- Activity
When you retype the entries, keep each one exact and leave out the pictures.

++++ Supplied data

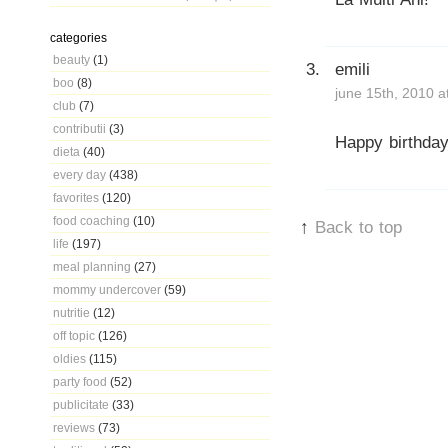
categories
beauty
(1)
emili
boo
(8)
june 15th, 2010 a
club
(7)
contributii
(3)
Happy birthday,
dieta
(40)
every day
(438)
favorites
(120)
food coaching
(10)
↑
Back to top
life
(197)
meal planning
(27)
mommy undercover
(59)
nutritie
(12)
off topic
(126)
oldies
(115)
party food
(52)
publicitate
(33)
reviews
(73)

++++++++

- Output below
categories
beauty
(1)
emili
boo
(8)
june 15th, 2010 a
club
(7)
contributii
(3)
Happy birthday,
dieta
(40)
every day
(438)
favorites
(120)
food coaching
(10)
↑
Back to top
life
(197)
meal planning
(27)
mommy undercover
(59)
nutritie
(12)
off topic
(126)
oldies
(115)
party food
(52)
publicitate
(33)
reviews
(73)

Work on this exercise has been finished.